As activists and community members from across the country incite the largest racial justice movement since the 1960s Civil Rights Movement, there is a parallel call for healing justice to sustain our resilience in the midst of the struggle. In the fight for police accountability and the right to human dignity, members and allies of the Black Lives Matter movement have been putting their bodies and lives on the line, while community healers have been supporting these direct actions with a holistic approach to building strategies and spaces for deep transformational healing.

In the wise words of Audre Lorde, “Caring for myself is not self-indulgence, it is self-preservation, and that is an act of political warfare.” The health and safety of Black people in America are at risk everyday due to institutional and systemic racism, police brutality, poverty and mass incarceration.

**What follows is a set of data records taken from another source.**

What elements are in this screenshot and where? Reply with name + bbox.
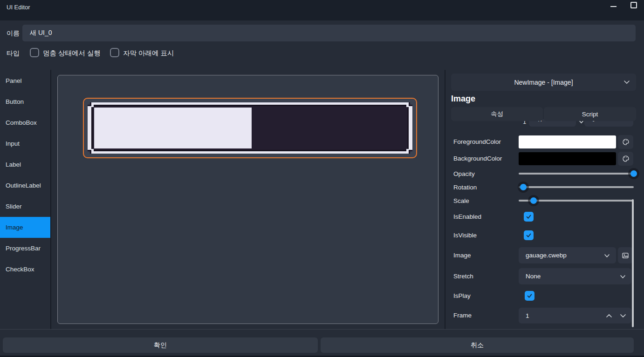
isvisible-checkbox[interactable] (524, 230, 534, 240)
opacity-label: Opacity (453, 170, 475, 177)
below-subtitle-label: 자막 아래에 표시 (123, 49, 174, 58)
cancel-button[interactable]: 취소 (321, 337, 634, 353)
chevron-down-icon (620, 275, 625, 278)
isenabled-label: IsEnabled (453, 213, 481, 220)
gauge-inner-corner-pixel (91, 149, 94, 151)
opacity-slider-thumb[interactable] (630, 170, 637, 177)
selected-image-element[interactable] (83, 98, 417, 158)
sidebar-item-slider[interactable]: Slider (0, 196, 50, 217)
spinner-down-icon[interactable] (620, 314, 626, 317)
foreground-color-label: ForegroundColor (453, 138, 501, 145)
isplay-label: IsPlay (453, 292, 471, 299)
check-icon (527, 293, 533, 299)
foreground-color-swatch[interactable] (519, 135, 616, 148)
foreground-color-picker-button[interactable] (618, 135, 633, 149)
isplay-checkbox[interactable] (525, 291, 534, 301)
frame-spinner[interactable]: 1 (519, 308, 631, 323)
background-color-swatch[interactable] (519, 152, 616, 165)
footer-divider (0, 329, 644, 330)
palette-icon (622, 155, 630, 162)
gauge-inner-corner-pixel (406, 105, 409, 107)
run-paused-label: 멈춤 상태에서 실행 (43, 49, 101, 58)
minimize-icon[interactable] (610, 6, 617, 7)
palette-icon (622, 138, 630, 146)
ok-button[interactable]: 확인 (3, 337, 318, 353)
sidebar-item-progressbar[interactable]: ProgressBar (0, 238, 50, 259)
background-color-label: BackgroundColor (453, 155, 502, 162)
run-paused-checkbox[interactable] (30, 48, 39, 57)
tab-properties[interactable]: 속성 (451, 107, 543, 121)
sidebar-item-checkbox[interactable]: CheckBox (0, 259, 50, 280)
image-dropdown-value: gauage.cwebp (526, 252, 567, 259)
sidebar-item-image[interactable]: Image (0, 217, 50, 238)
name-input[interactable] (22, 25, 636, 41)
sidebar-item-button[interactable]: Button (0, 91, 50, 112)
target-element-dropdown[interactable]: NewImage - [Image] (451, 74, 636, 91)
sidebar-divider (50, 70, 51, 329)
maximize-icon[interactable] (630, 2, 637, 8)
ui-editor-window: UI Editor 이름 타입 멈춤 상태에서 실행 자막 아래에 표시 Pan… (0, 0, 644, 357)
chevron-down-icon (604, 254, 610, 257)
titlebar: UI Editor (0, 0, 644, 20)
design-canvas[interactable] (57, 75, 438, 324)
spinner-up-icon[interactable] (606, 314, 612, 317)
gauge-inner-corner-pixel (91, 105, 94, 107)
target-element-value: NewImage - [Image] (514, 79, 573, 86)
tab-script[interactable]: Script (544, 107, 636, 121)
picture-icon (622, 252, 629, 259)
inspector-divider (445, 70, 445, 329)
gauge-inner-corner-pixel (406, 149, 409, 151)
chevron-down-icon (624, 81, 630, 84)
gauge-corner-pixel (88, 151, 90, 154)
sidebar-item-label[interactable]: Label (0, 154, 50, 175)
image-dropdown[interactable]: gauage.cwebp (519, 247, 616, 263)
isvisible-label: IsVisible (453, 232, 477, 239)
sidebar-item-input[interactable]: Input (0, 133, 50, 154)
type-label: 타입 (7, 49, 20, 58)
gauge-frame (88, 102, 412, 154)
inspector-scrollbar[interactable] (632, 199, 634, 327)
rotation-label: Rotation (453, 184, 477, 191)
stretch-label: Stretch (453, 273, 473, 280)
isenabled-checkbox[interactable] (524, 212, 534, 222)
frame-value: 1 (526, 312, 529, 319)
check-icon (526, 214, 532, 220)
gauge-corner-pixel (410, 151, 412, 154)
name-label: 이름 (7, 29, 20, 38)
sidebar-item-panel[interactable]: Panel (0, 70, 50, 91)
stretch-dropdown[interactable]: None (519, 268, 631, 284)
frame-label: Frame (453, 312, 472, 319)
background-color-picker-button[interactable] (618, 152, 633, 166)
stretch-dropdown-value: None (526, 273, 541, 280)
sidebar-item-outlinelabel[interactable]: OutlineLabel (0, 175, 50, 196)
sidebar-item-combobox[interactable]: ComboBox (0, 112, 50, 133)
window-title: UI Editor (7, 4, 30, 11)
gauge-corner-pixel (88, 102, 90, 105)
check-icon (526, 232, 532, 238)
gauge-background (91, 105, 409, 151)
opacity-slider[interactable] (519, 173, 634, 175)
scale-slider[interactable] (519, 200, 634, 202)
image-browse-button[interactable] (618, 247, 633, 263)
inspector-section-title: Image (451, 94, 475, 104)
image-label: Image (453, 252, 471, 259)
scale-slider-thumb[interactable] (530, 197, 537, 204)
gauge-corner-pixel (410, 102, 412, 105)
rotation-slider-thumb[interactable] (520, 184, 527, 190)
scale-label: Scale (453, 197, 469, 204)
below-subtitle-checkbox[interactable] (110, 48, 119, 57)
rotation-slider[interactable] (519, 186, 634, 188)
gauge-fill (94, 108, 252, 148)
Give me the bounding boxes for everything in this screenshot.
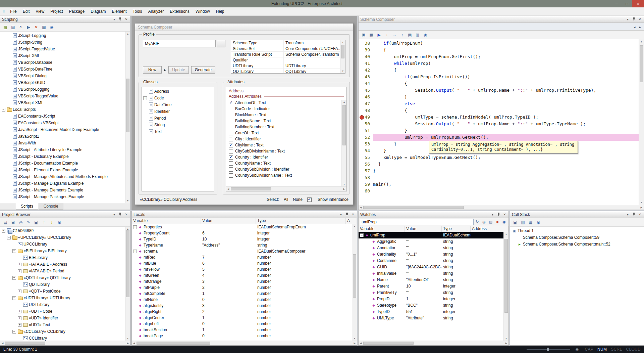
watch-row[interactable]: Stereotype "BCC" string [359,302,503,309]
script-tree-item[interactable]: JScript - Documentation Example [0,160,125,167]
watch-row[interactable]: Annotatior "" string [359,245,503,251]
auto-hide-pin-icon[interactable] [496,212,501,217]
view-output-icon[interactable] [414,31,421,39]
breakpoint-margin[interactable] [359,134,364,141]
script-tree-item[interactable]: JScript - Manage Packages Example [0,193,125,200]
code-line[interactable]: 42 { [359,67,639,74]
expander-icon[interactable] [18,310,21,313]
script-tree-item[interactable]: VBScript-XML [0,99,125,106]
scrollbar-thumb[interactable] [363,206,464,209]
breakpoint-margin[interactable] [359,47,364,53]
new-button[interactable]: New [143,66,162,74]
scrollbar-thumb[interactable] [363,342,414,345]
expander-icon[interactable] [18,323,21,327]
code-line[interactable]: 59 main(); [359,181,639,188]
scroll-tabs-right-icon[interactable] [638,25,642,29]
project-tree-item[interactable]: UPCCLibrary [0,241,125,248]
script-tree-item[interactable]: JScript-TaggedValue [0,46,125,52]
watch-row[interactable]: UMLType "Attribute" string [359,315,503,321]
watch-row[interactable]: PrimitiveTy "" string [359,290,503,296]
locals-row[interactable]: mfNone 0 number [132,297,352,303]
package-options-icon[interactable] [33,219,40,226]
class-item[interactable]: Code [142,95,214,101]
watch-row[interactable]: PropID 1 integer [359,296,503,302]
project-tree-item[interactable]: «UDTLibrary» UDTLibrary [0,295,125,301]
scrollbar-thumb[interactable] [126,79,129,132]
watch-row[interactable]: Containme "" string [359,258,503,264]
watch-row[interactable]: umlProp IEADualSchemaPrope [359,232,503,238]
breakpoint-margin[interactable] [359,127,364,134]
breakpoint-margin[interactable] [359,121,364,127]
expander-icon[interactable] [133,250,137,253]
column-header[interactable]: Address [471,226,508,232]
view-source-icon[interactable] [406,31,414,39]
code-line[interactable]: 51 } [359,127,639,134]
scroll-tabs-left-icon[interactable] [632,25,637,29]
scrollbar-thumb[interactable] [137,342,210,345]
help-book-icon[interactable] [488,219,494,225]
script-options-icon[interactable] [40,24,48,31]
column-header[interactable]: Variable [132,218,201,224]
scrollbar-thumb[interactable] [504,239,508,313]
script-tree-item[interactable]: JScript - Attribute Lifecycle Example [0,146,125,153]
generate-button[interactable]: Generate [191,66,215,74]
attribute-item[interactable]: CountryName : Text [226,160,342,166]
code-line[interactable]: 50 Session.Output( " " + umlProp.Name + … [359,121,639,127]
project-tree-item[interactable]: «CCLibrary» CCLibrary [0,328,125,335]
scrollbar-vertical[interactable] [639,39,644,205]
code-line[interactable]: 58 [359,174,639,181]
script-tree-item[interactable]: EAConstants-VBScript [0,120,125,126]
scrollbar-horizontal[interactable] [359,205,644,210]
breakpoint-margin[interactable] [359,174,364,181]
breakpoint-margin[interactable] [359,94,364,100]
breakpoint-margin[interactable] [359,87,364,94]
expander-icon[interactable] [12,330,16,334]
menu-item[interactable]: Element [109,9,130,14]
class-item[interactable]: Address [142,88,214,95]
scrollbar-thumb[interactable] [640,45,643,82]
scrollbar-thumb[interactable] [126,230,129,297]
stack-frame[interactable]: Thread 1 [510,227,638,234]
breakpoint-margin[interactable] [359,80,364,87]
attribute-checkbox[interactable] [229,125,233,129]
quick-access-icon[interactable]: ⠿ [0,10,7,13]
attribute-item[interactable]: BlockName : Text [226,112,342,118]
script-tree-item[interactable]: JScript-String [0,39,125,46]
project-tree-item[interactable]: UDTLibrary [0,301,125,308]
expander-icon[interactable] [18,316,21,320]
menu-item[interactable]: Analyzer [145,9,167,14]
record-icon[interactable] [535,219,542,226]
project-tree-item[interactable]: «UDT» Code [0,308,125,315]
breakpoint-margin[interactable] [359,161,364,168]
breakpoint-margin[interactable] [359,188,364,194]
save-stack-icon[interactable] [512,219,519,226]
search-icon[interactable] [17,219,24,226]
menu-item[interactable]: Tools [130,9,145,14]
scrollbar-horizontal[interactable] [132,341,357,345]
project-tree-item[interactable]: «UPCCLibrary» UPCCLibrary [0,234,125,241]
window-position-icon[interactable] [626,17,630,21]
profile-property-row[interactable]: QDTLibrary QDTLibrary [231,69,340,74]
attribute-item[interactable]: CountrySubDivision : Identifier [226,166,342,172]
code-line[interactable]: 39 { [359,47,639,53]
code-line[interactable]: 47 else [359,100,639,107]
locals-row[interactable]: TypeID 10 integer [132,236,352,242]
close-button[interactable]: ✕ [632,0,644,7]
breakpoint-margin[interactable] [359,181,364,188]
breakpoint-margin[interactable] [359,141,364,147]
code-editor[interactable]: umlProp = string Aggregation= , string A… [359,39,644,205]
script-tree-item[interactable]: VBScript-Dialog [0,73,125,79]
stack-frame[interactable]: Schema Composer.Schema Composer::59 [510,234,638,241]
new-script-icon[interactable] [9,24,17,31]
close-icon[interactable] [638,17,642,21]
new-dropdown-icon[interactable]: ▶ [164,69,166,72]
script-tree-item[interactable]: EAConstants-JScript [0,113,125,120]
scrollbar-thumb[interactable] [353,254,356,298]
locals-row[interactable]: mfBlue 6 number [132,260,352,266]
profile-property-row[interactable]: Transform Rule Script Schema Composer.Tr… [231,52,340,57]
class-item[interactable]: Text [142,128,214,135]
attribute-checkbox[interactable] [229,137,233,141]
window-position-icon[interactable] [112,212,116,217]
status-indicator[interactable]: CAP [585,347,593,352]
script-tree-item[interactable]: VBScript-DateTime [0,66,125,73]
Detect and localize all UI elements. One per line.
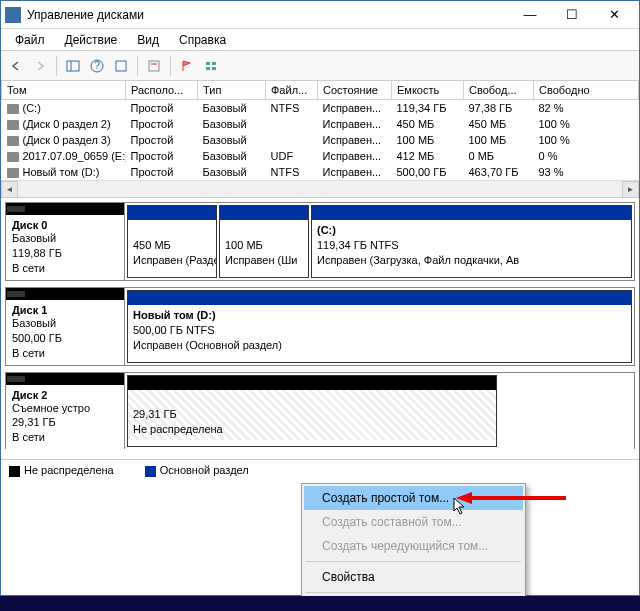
help-icon[interactable]: ? [86,55,108,77]
forward-icon[interactable] [29,55,51,77]
titlebar: Управление дисками — ☐ ✕ [1,1,639,29]
table-header-row: Том Располо... Тип Файл... Состояние Емк… [2,81,639,100]
taskbar-strip [0,596,640,611]
context-menu: Создать простой том... Создать составной… [301,483,526,611]
menu-action[interactable]: Действие [55,31,128,49]
col-percent[interactable]: Свободно [534,81,639,100]
ctx-create-striped-volume: Создать чередующийся том... [304,534,523,558]
svg-rect-7 [206,62,210,65]
toolbar: ? [1,51,639,81]
legend-swatch-unallocated [9,466,20,477]
menu-help[interactable]: Справка [169,31,236,49]
minimize-button[interactable]: — [509,2,551,28]
disk-0-row: Диск 0 Базовый 119,88 ГБ В сети 450 МБИс… [5,202,635,281]
disk-1-partition-d[interactable]: Новый том (D:)500,00 ГБ NTFSИсправен (Ос… [127,290,632,363]
disk-graphical-view: Диск 0 Базовый 119,88 ГБ В сети 450 МБИс… [1,198,639,459]
svg-rect-9 [206,67,210,70]
maximize-button[interactable]: ☐ [551,2,593,28]
volume-table: Том Располо... Тип Файл... Состояние Емк… [1,81,639,198]
col-volume[interactable]: Том [2,81,126,100]
app-icon [5,7,21,23]
legend-primary: Основной раздел [160,464,249,476]
disk-0-label[interactable]: Диск 0 Базовый 119,88 ГБ В сети [6,203,125,280]
back-icon[interactable] [5,55,27,77]
legend: Не распределена Основной раздел [1,459,639,481]
disk-0-partition-1[interactable]: 450 МБИсправен (Раздел в [127,205,217,278]
grid-icon[interactable] [200,55,222,77]
legend-unallocated: Не распределена [24,464,114,476]
col-capacity[interactable]: Емкость [392,81,464,100]
disk-1-label[interactable]: Диск 1 Базовый 500,00 ГБ В сети [6,288,125,365]
menu-view[interactable]: Вид [127,31,169,49]
disk-2-row: Диск 2 Съемное устро 29,31 ГБ В сети 29,… [5,372,635,450]
disk-2-unallocated[interactable]: 29,31 ГБНе распределена [127,375,497,448]
svg-rect-5 [149,61,159,71]
legend-swatch-primary [145,466,156,477]
svg-rect-10 [212,67,216,70]
table-row[interactable]: (Диск 0 раздел 3)ПростойБазовыйИсправен.… [2,132,639,148]
ctx-create-spanned-volume: Создать составной том... [304,510,523,534]
col-fs[interactable]: Файл... [266,81,318,100]
properties-icon[interactable] [143,55,165,77]
window-title: Управление дисками [27,8,509,22]
disk-0-partition-2[interactable]: 100 МБИсправен (Ши [219,205,309,278]
svg-rect-4 [116,61,126,71]
panel-icon[interactable] [62,55,84,77]
menu-file[interactable]: Файл [5,31,55,49]
disk-1-row: Диск 1 Базовый 500,00 ГБ В сети Новый то… [5,287,635,366]
col-status[interactable]: Состояние [318,81,392,100]
svg-rect-0 [67,61,79,71]
table-row[interactable]: Новый том (D:)ПростойБазовыйNTFSИсправен… [2,164,639,180]
flag-icon[interactable] [176,55,198,77]
col-free[interactable]: Свобод... [464,81,534,100]
menubar: Файл Действие Вид Справка [1,29,639,51]
col-type[interactable]: Тип [198,81,266,100]
col-layout[interactable]: Располо... [126,81,198,100]
table-row[interactable]: (Диск 0 раздел 2)ПростойБазовыйИсправен.… [2,116,639,132]
disk-0-partition-c[interactable]: (C:)119,34 ГБ NTFSИсправен (Загрузка, Фа… [311,205,632,278]
svg-text:?: ? [94,59,100,71]
close-button[interactable]: ✕ [593,2,635,28]
ctx-create-simple-volume[interactable]: Создать простой том... [304,486,523,510]
refresh-icon[interactable] [110,55,132,77]
h-scrollbar[interactable]: ◄► [1,180,639,197]
table-row[interactable]: (C:)ПростойБазовыйNTFSИсправен...119,34 … [2,100,639,117]
disk-2-label[interactable]: Диск 2 Съемное устро 29,31 ГБ В сети [6,373,125,450]
table-row[interactable]: 2017.07.09_0659 (E:)ПростойБазовыйUDFИсп… [2,148,639,164]
ctx-properties[interactable]: Свойства [304,565,523,589]
svg-rect-8 [212,62,216,65]
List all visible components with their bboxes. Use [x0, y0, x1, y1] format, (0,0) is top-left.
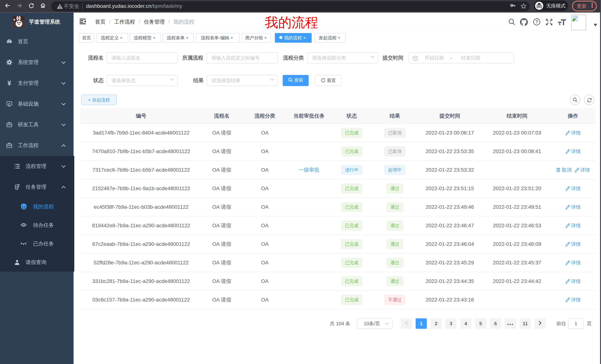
- svg-text:?: ?: [535, 19, 538, 24]
- svg-text:¥: ¥: [7, 80, 11, 86]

Dr. Maria Yellow Horse Braveheart, PhD coined the term ‘historical trauma’ during her research on Native Americans in the 1980s, but Black communities have experienced the impact of historical trauma that originated with slavery.  As Tommy Miller, an anti-racist activist in Ithaca, NY claims, “for African-American people, the unacknowledged, untreated trauma and psychological damage from 400 years of slavery in America has been passed through the descendants of slaves and has left a legacy of suffering and pain.  Black on Black crime, mass incarceration, poverty and chronic health issues are trauma symptoms deeply rooted in the origin of slavery.  I believe that African-American society cannot truly heal without understanding the impact of slavery on our people.”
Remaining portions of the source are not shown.